Task input -

%%

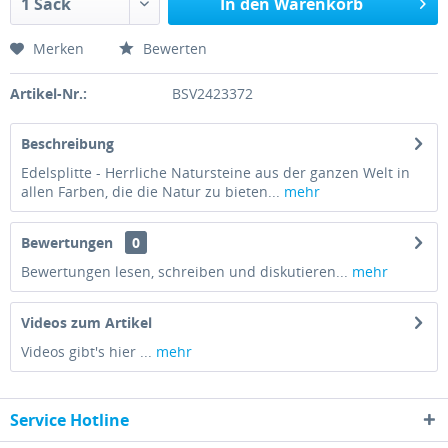
In den Warenkorb
Merken
Bewerten
Artikel-Nr.:
BSV2423372
Beschreibung
Edelsplitte - Herrliche Natursteine aus der ganzen Welt in
allen Farben, die die Natur zu bieten...
mehr
Bewertungen
0
Bewertungen lesen, schreiben und diskutieren...
mehr
Videos zum Artikel
Videos gibt's hier ...
mehr
Service Hotline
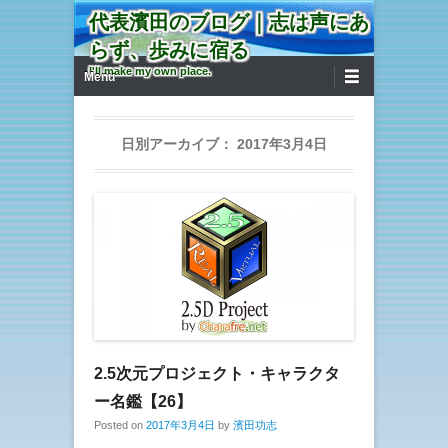
代表濱田のブログ｜志は声にあ
らず、歩みに宿る
第1メニュー
コンテンツへ移動
I'll make my own place.
Menu
日別アーカイブ：
2017年3月4日
2.5次元プロジェクト・キャラクタ
ー名鑑【26】
Posted on
2017年3月4日
by
濱田功志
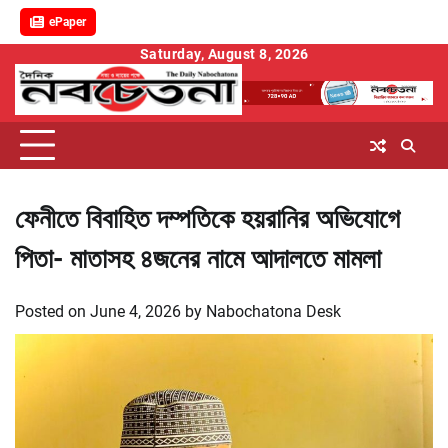
ePaper
Skip
Saturday, August 8, 2026
to
content
ফেনীতে বিবাহিত দম্পতিকে হয়রানির অভিযোগে
পিতা- মাতাসহ ৪জনের নামে আদালতে মামলা
Posted on
June 4, 2026
by
Nabochatona Desk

%%

Exercise brief - In the listing above, find the line containing "Edelsplitte - Herrliche" and restate it and every later line verbatim, with the pictures left out.

Exercise output -
Edelsplitte - Herrliche Natursteine aus der ganzen Welt in
allen Farben, die die Natur zu bieten...
mehr
Bewertungen
0
Bewertungen lesen, schreiben und diskutieren...
mehr
Videos zum Artikel
Videos gibt's hier ...
mehr
Service Hotline
代表濱田のブログ｜志は声にあ
らず、歩みに宿る
第1メニュー
コンテンツへ移動
I'll make my own place.
Menu
日別アーカイブ：
2017年3月4日
2.5次元プロジェクト・キャラクタ
ー名鑑【26】
Posted on
2017年3月4日
by
濱田功志
ePaper
Skip
Saturday, August 8, 2026
to
content
ফেনীতে বিবাহিত দম্পতিকে হয়রানির অভিযোগে
পিতা- মাতাসহ ৪জনের নামে আদালতে মামলা
Posted on
June 4, 2026
by
Nabochatona Desk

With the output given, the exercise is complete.